Afternoon keynote speakers

Fr. Norm Douglas

Diversity and Spirituality

Wednesday, Feb. 5, 3-4 p.m.
Student Union Theater

Sponsored by Inclusion & Equity and The Multicultural Center

35 years as a Catholic priest, spiritual director, facilitator of adult faith formation. 10 years as executive director of a not-for-profit organization. Goal -- to continue to do my part to strengthen the sense of mission and the practical elements for sustainability.

Dr. Consuela Ward

Power and Privilege

Thursday, Feb. 6, 1-2 p.m.
Student Union 335

Sponsored by Inclusion & Equity and The Multicultural Center

She is the founder/president at The Montage LLC, a diversity and inclusion consulting firm where she specializes in consulting, training/coaching, and strategic planning. She has more than 15 years experience in the field of diversity.

Charles "CJ" Harkness

Code Switching: From Survival Techniques to Strategic Advantage

Thursday, Feb. 6, 3-4:30 p.m.
Student Union Ballroom

Sponsored by Inclusion & Equity and The Multicultural Center

He is the Director of Campus Diversity Affairs at Baldwin Wallace University.
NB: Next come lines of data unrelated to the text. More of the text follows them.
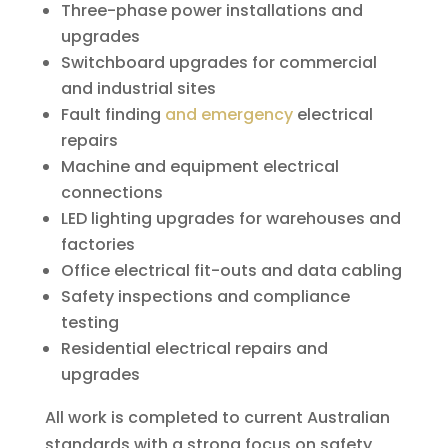
Three-phase power installations and
upgrades
Switchboard upgrades for commercial
and industrial sites
Fault finding
and emergency
electrical
repairs
Machine and equipment electrical
connections
LED lighting upgrades for warehouses and
factories
Office electrical fit-outs and data cabling
Safety inspections and compliance
testing
Residential electrical repairs and
upgrades
All work is completed to current Australian
standards with a strong focus on safety,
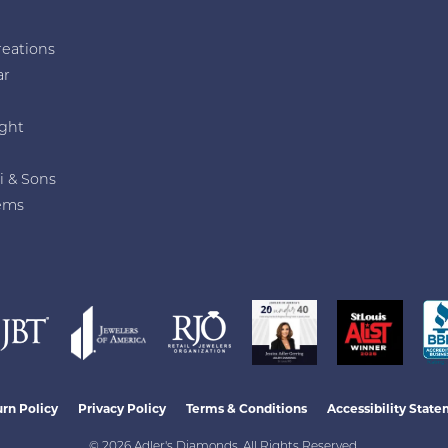
reations
ar
e
ght
i & Sons
ems
nsent popup
rn Policy
Privacy Policy
Terms & Conditions
Accessibility Stat
© 2026 Adler's Diamonds. All Rights Reserved.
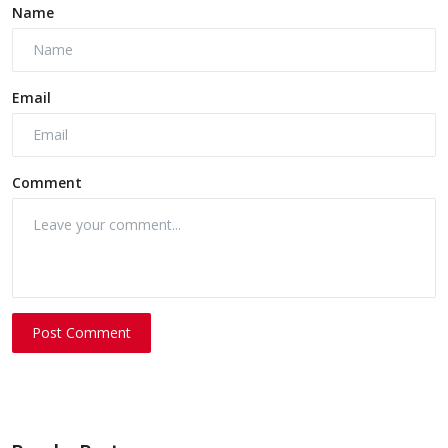
Name
Email
Comment
Post Comment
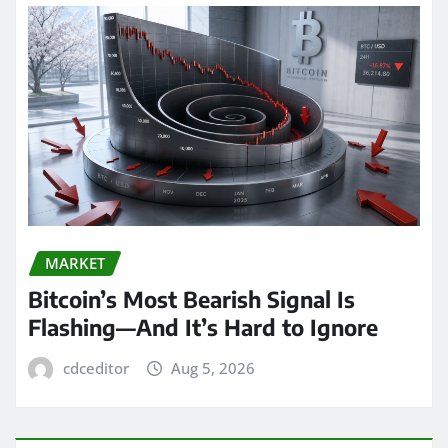
MARKET
Bitcoin’s Most Bearish Signal Is
Flashing—And It’s Hard to Ignore
cdceditor
Aug 5, 2026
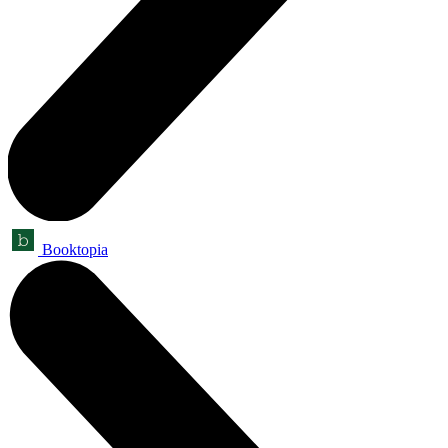
Booktopia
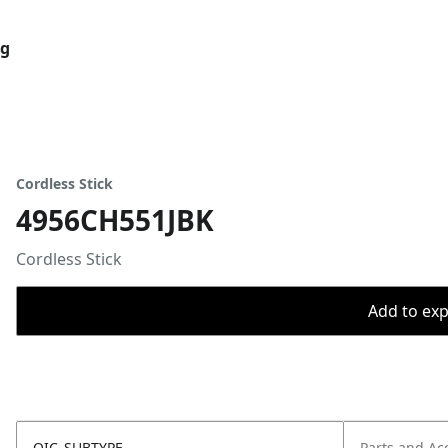
og
Cordless Stick
4956CH551JBK
Cordless Stick
Add to expo
OIC_SUBTYPE
Parts and Ac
Harkness is an ordained minister and graduate of Ashland Theological Seminary, where he formerly served as Director of Institutional Diversity for nearly 13 years.

Daniel Tokaji

Voting Rights

Friday, Feb. 7, 3:30-4:30 p.m.
Student Union Theater

Sponsored by Bliss Institute, Canton Area League of Women Voters, UA Center for Conflict Management, Bierce Library, UA School of Law & Akron Press Club

Professor Daniel P. Tokaji is an authority on election law and voting rights. He specializes in election reform, including such topics as voting technology, voter ID, provisional voting, and other subjects addressed by the Help America Vote Act of 2002. He is a professor at OSU Moritz College of Law.

Judge Linda Teodosio

Initiatives in Summit County to remediate disproportionate minority contact and confinement

Friday, Feb. 7, 5-6 p.m.
Student Union 335
The presentation is free, open to the public, and no tickets are required

Sponsored by: Summit County Juvenile Court

Judge Linda Tucci Teodosio graduated summa cum laude from The University of Akron in 1980 with a Bachelor of Science degree in Education before pursuing her Juris Doctor from the university’s School of Law, which she received in 1982. Her administration of the Juvenile Court has inspired widespread attention for its innovative approach, particularly in the areas of alternative sentencing and enhanced programming. Judge Teodosio’s concept of integrating mental health issues as a causal element in the genesis and treatment of substance abuse has gained national notoriety for the Court’s Crossroads Program.

Dr. Evelyn Hu-DeHart

The Strange and Curious History of the Illegal Alien

Tuesday, Feb. 11, noon-2 p.m.
Student Union Ballroom

Sponsored by Inclusion & Equity and The Multicultural Center

Hu-DeHart is a professor of History and Director of the Center for the Study of Race and Ethnicity in America at Brown University. She is the founder of the Asian Pacific American Women’s Leadership Institute and has published three books on the Yaqui Indians of Northern Mexico and Arizona as well as numerous scholarly articles on her current research, Asian Diaspora in Latin America.

Dr. Joshua A Stacher


Wednesday, Feb. 12, 1:30-3 p.m.
Student Union Ballroom

Sponsored by Inclusion & Equity and The Multicultural Center

Stacher is an assistant professor in the Depart of Political Science at Kent State University. He is a political scientist and scholar of Middle East politics, authoritarianism and social movements and he is on the editorial committee of MERIP (Middle East Research and Information Project).

James Logan

Punishing Black Bodies: The Nerve Center of Mass Incarceration in Civil Society

Saturday, Feb. 15, 4-6 p.m.
Student Union Theater

Sponsored by UA School of Law and Alpha Phi Alpha Homes, Inc.

Dr. Logan’s remarks will consider the difference a Christian moral theology might make in confronting the scourge of U.S. mass incarceration within the wider, highly racialized, prison industrial complex.